In deze zaak gaat het om een hoger beroep van belanghebbende tegen de uitspraak van de Rechtbank Den Haag over de aanslag in de inkomstenbelasting en premie volksverzekeringen (IB/PVV) voor het jaar 2016. De belanghebbende, die een bijstandsuitkering ontving van de gemeente, betwist de hoogte van het belastbare inkomen uit werk en woning dat door de Inspecteur is vastgesteld op € 14.514. De belanghebbende heeft ook aangevoerd dat zij recht heeft op de jonggehandicaptenkorting, maar de Rechtbank heeft geoordeeld dat zij niet aannemelijk heeft gemaakt dat zij voldoet aan de voorwaarden voor deze korting.

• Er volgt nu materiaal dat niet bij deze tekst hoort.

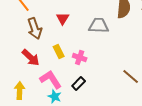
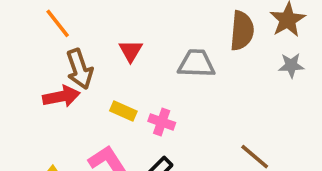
yellow rectangle: (59, 52) -> (123, 111), turned -40
red arrow: (31, 58) -> (61, 96), moved, turned -54

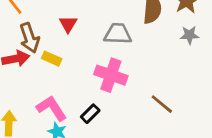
yellow rectangle: (123, 111) -> (52, 59), moved
pink cross: (162, 122) -> (111, 75), moved, size x1.6

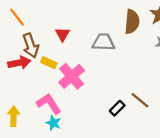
pink cross: (111, 75) -> (72, 76), moved, turned 30
black rectangle: (90, 114) -> (117, 108), moved

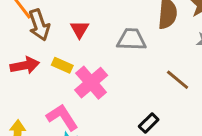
brown arrow: (31, 46) -> (39, 25), moved
brown line: (140, 100) -> (178, 80), moved

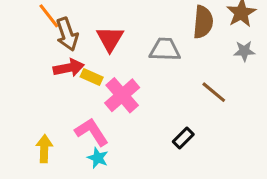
red triangle: (80, 29) -> (110, 39), size x1.4
red arrow: (25, 65) -> (69, 68), moved

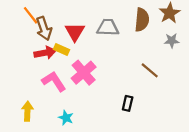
gray trapezoid: (165, 49) -> (108, 27), moved
yellow rectangle: (92, 77) -> (62, 49), moved
pink L-shape: (92, 132) -> (54, 81), moved
black rectangle: (183, 138) -> (128, 103), turned -32

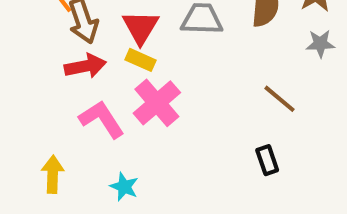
yellow rectangle: (62, 49) -> (141, 60), moved
black rectangle: (128, 103) -> (267, 160), moved, turned -32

De Rechtbank heeft in haar uitspraak op 29 april 2019 het bezwaar van belanghebbende tegen de aanslag ongegrond verklaard. Belanghebbende heeft vervolgens hoger beroep ingesteld bij het Gerechtshof Den Haag. Tijdens de mondelinge behandeling op 21 januari 2020 was de Inspecteur aanwezig, maar belanghebbende was afwezig. Het Hof heeft vastgesteld dat belanghebbende geen verzoek tot heropening van het onderzoek heeft gedaan en heeft de zaak op basis van de beschikbare informatie beoordeeld.
Het Hof heeft de uitspraak van de Rechtbank bevestigd, waarbij het heeft geoordeeld dat de Inspecteur terecht is uitgegaan van de jaaropgave van de gemeente en dat belanghebbende geen recht heeft op de jonggehandicaptenkorting. Het Hof heeft ook opgemerkt dat belanghebbende geen afzonderlijke gronden heeft aangevoerd tegen de berekening van de belastingrente. De beslissing van het Hof is op 3 maart 2020 openbaar uitgesproken.